The Tissues lived in the downstairs rear apartment of one part of the building. On the evening in question Mr. Tissue, as we have said, was painting in the downstairs rear apartment of the other part of the building. Mrs. Tissue came out of the rear door to her apartment, went down the steps, and started across the yard, intending to go up the other rear steps and into the other rear door to the apartment where Mr. Tissue was at work. It was, as she described it, "just as dark as it could be." If she had walked across the yard as she had intended to do, she would not have fallen into the cellar well. But, instead of continuing on her intended path, halfway across the yard she changed her direction and walked straight toward the window in the darkness. This brought her to the cellar well and her fall.
These features of the case are clear: Mrs. Tissue knew the cellar wells were there. She testified that she knew of the one at the rear of her own apartment and that she knew there were steps at the rear of the other apartment, and she was familiar with the back yard. Had she pursued the normal path between the two rear porches, she would not have come to the cellar well. The cellar well was not concealed; it was not new or temporary; it had been there the entire five years of the Tissues' tenancy. The basement room to which the cellar well led was not a utility room for the use of the tenants (except for the occasional, very limited use of the spigot in the day-time).
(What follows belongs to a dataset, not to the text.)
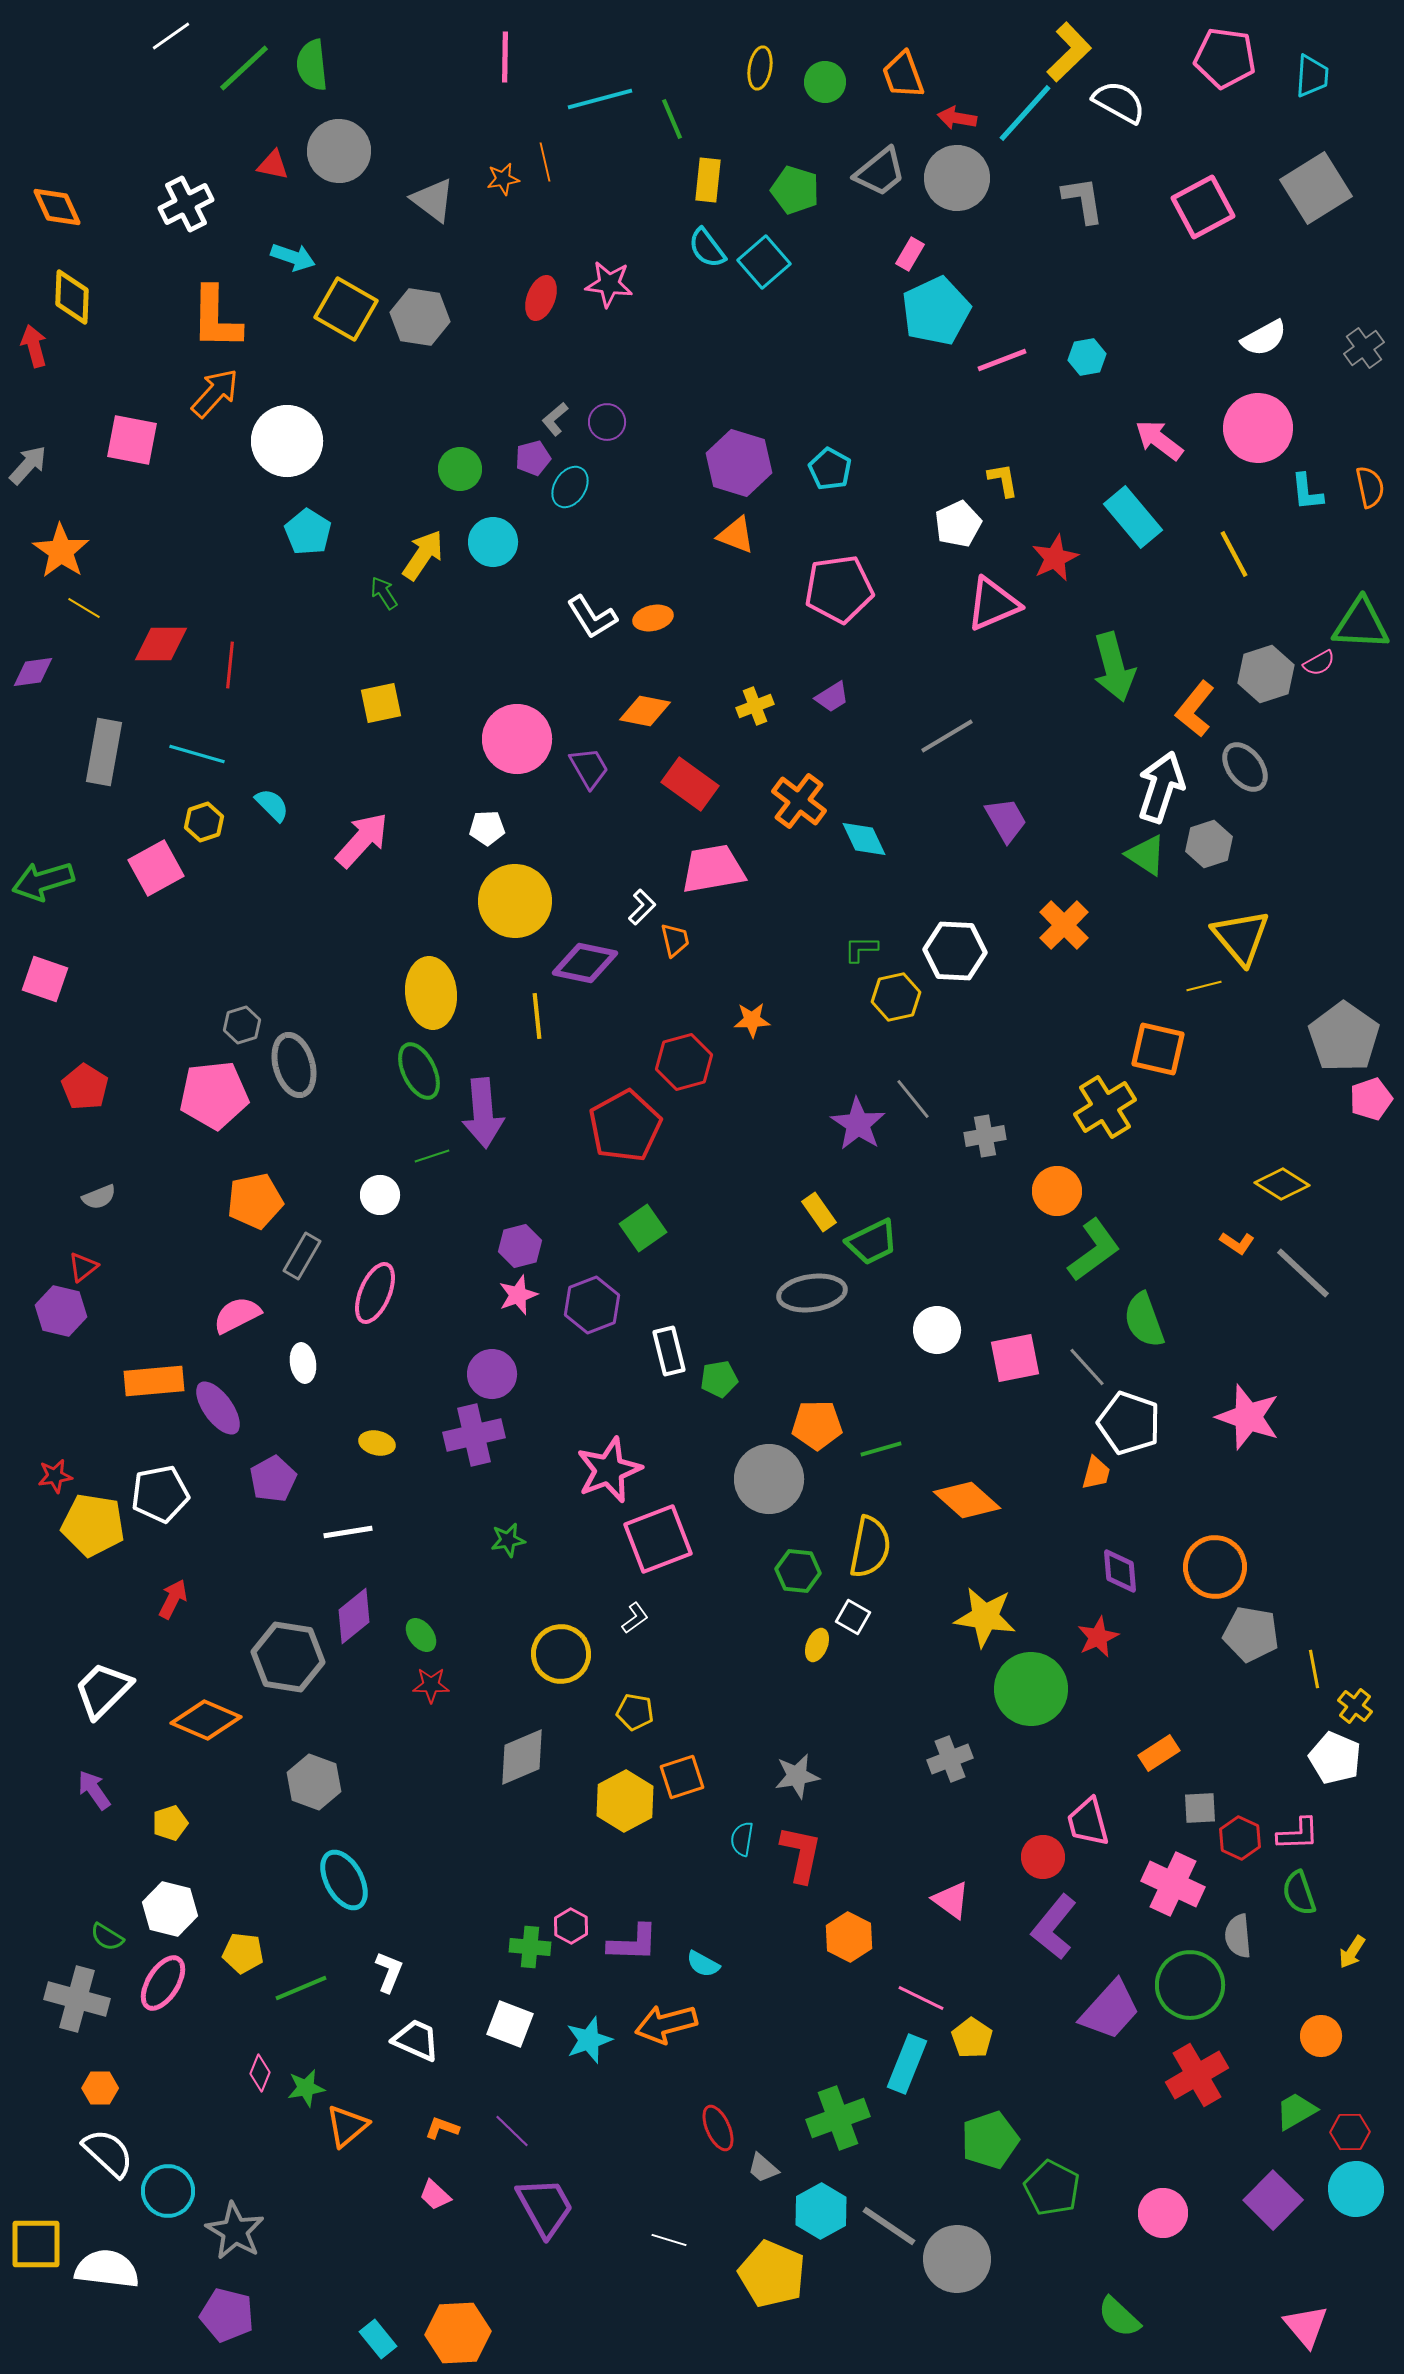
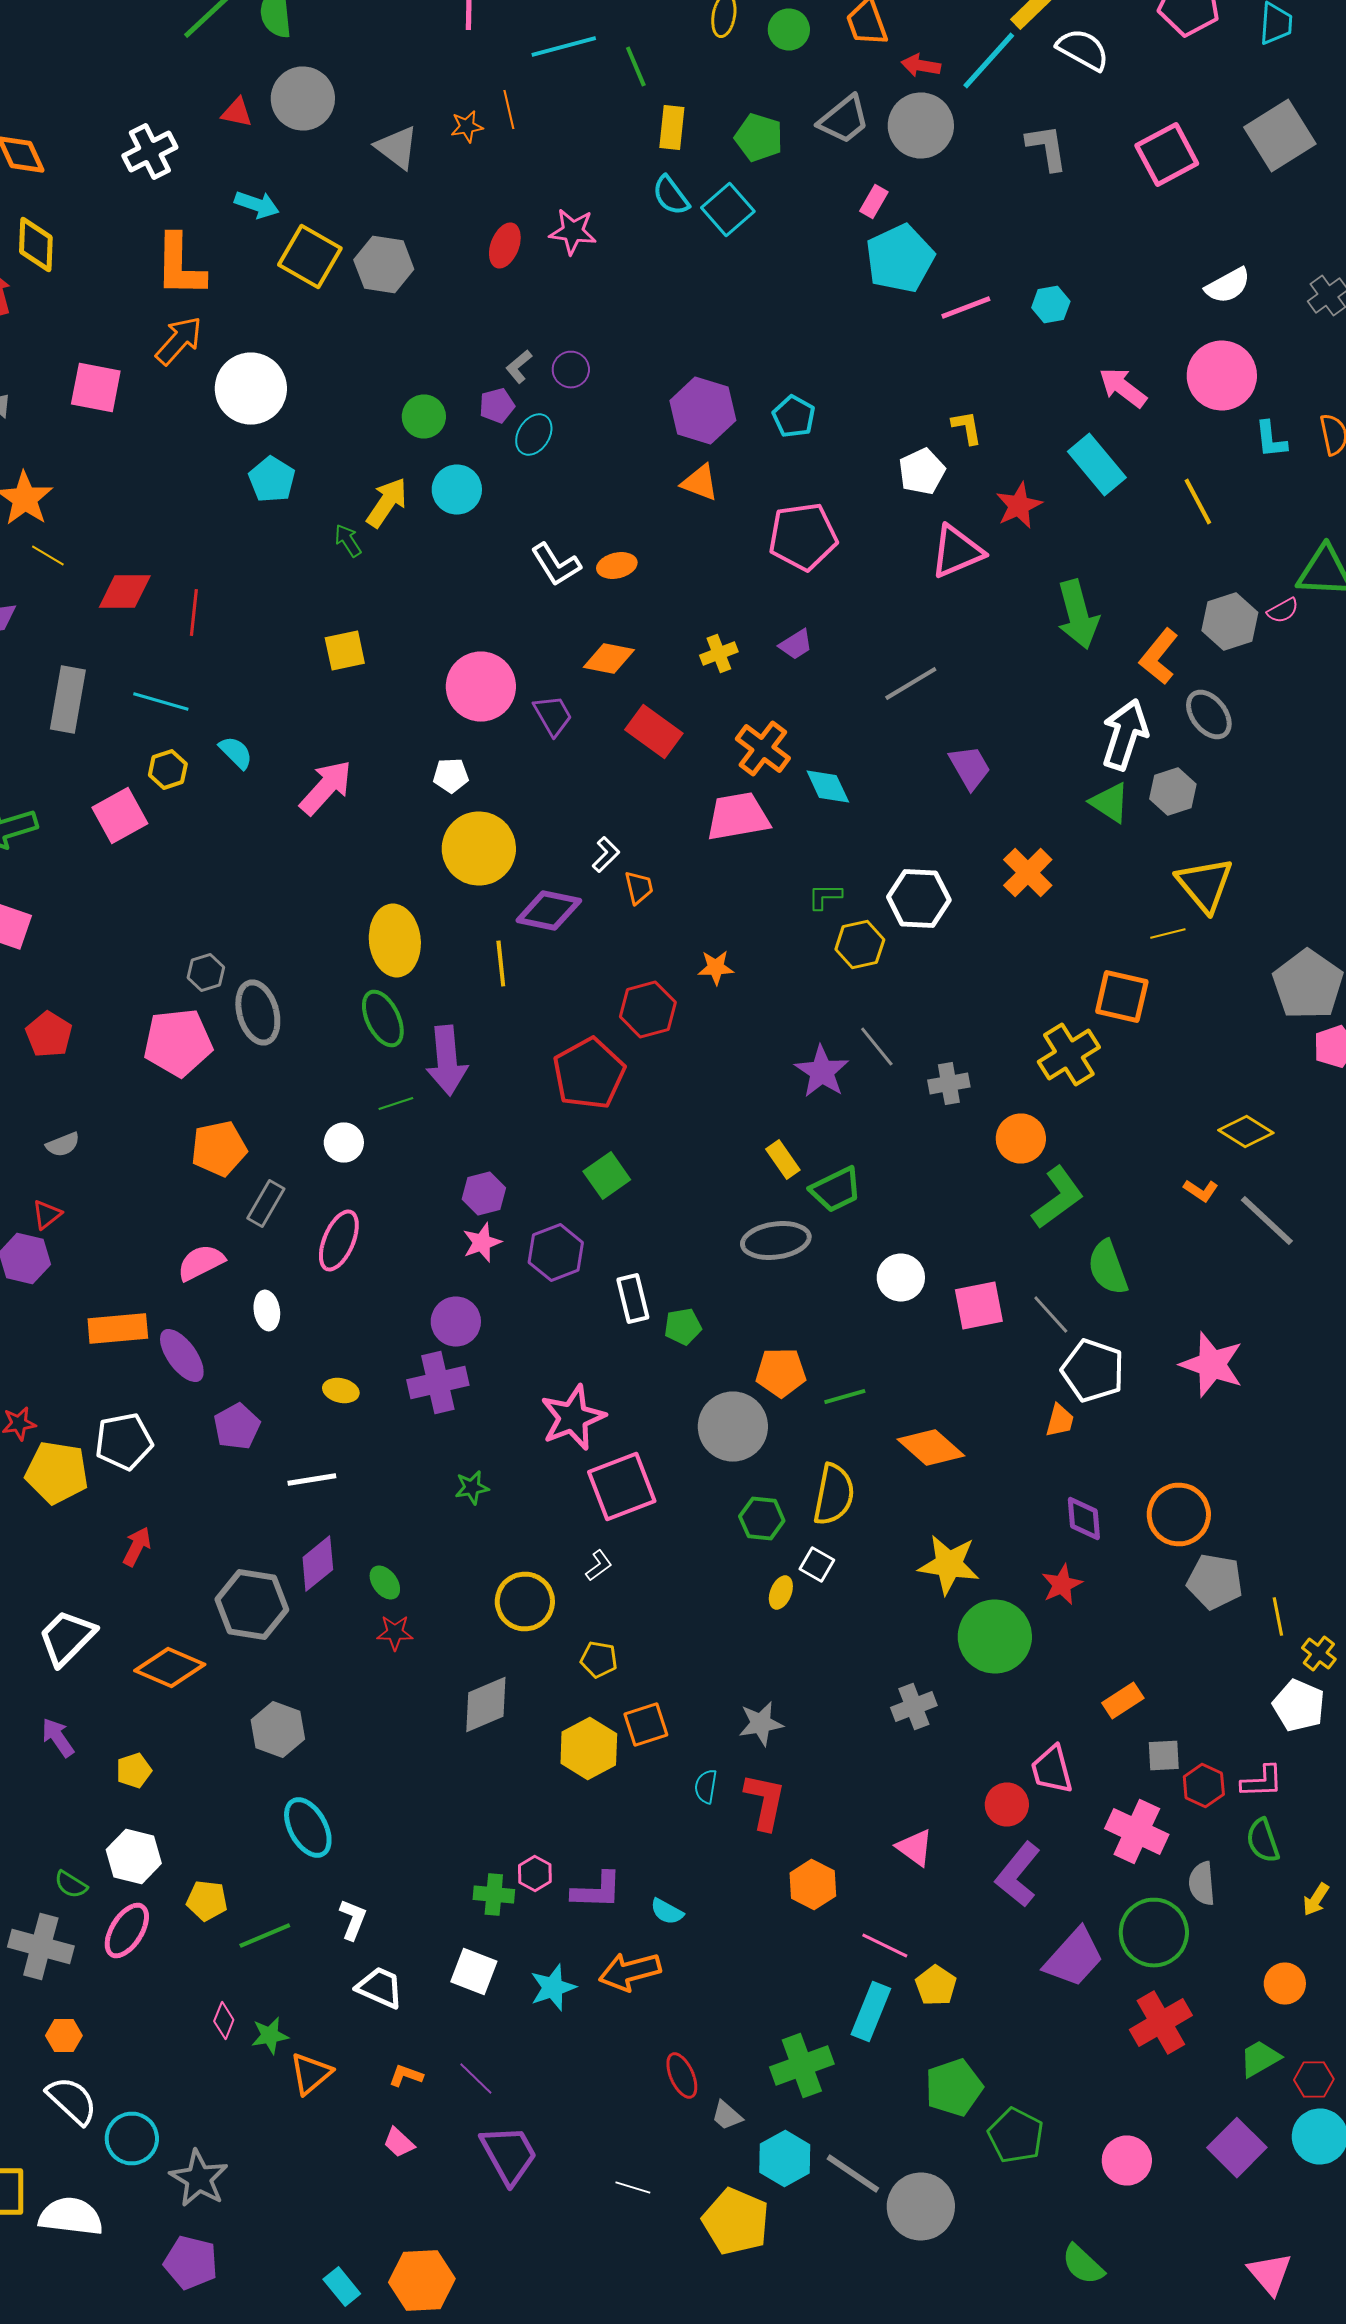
pink trapezoid: (713, 869) -> (738, 816), moved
A cellar well leading to a basement in an apartment building is not an unusual or unexpected condition; in fact it is a well-nigh universal condition. There was nothing defective about the cellar well. Mrs. Tissue was not going down into the basement room for some purpose connected with her tenancy; she was crossing the back yard to go to the next apartment. The existence of the cellar well was obvious to any tenant who was familiar with the back yard.
We think it is clear from the foregoing facts that Mrs. Tissue's fall into the cellar well was not due to any negligence on the part of the landlord. It is unnecessary that we venture into the refinements of the law of torts. We start with the general principle that the landlord must use reasonable care under all the circumstances. Harper and James have a long discussion of the legal principles applicable in this area of the law.1 The thrust of that discussion is that a landlord is not liable for injuries suffered as the result of the condition of a premises, if the condition is not unreasonably dangerous to those with knowledge of it. This cellar well was not unreasonably dangerous to Mrs. Tissue.
The judgment of the District Court is
Affirmed.
WASHINGTON, Circuit Judge, dissents.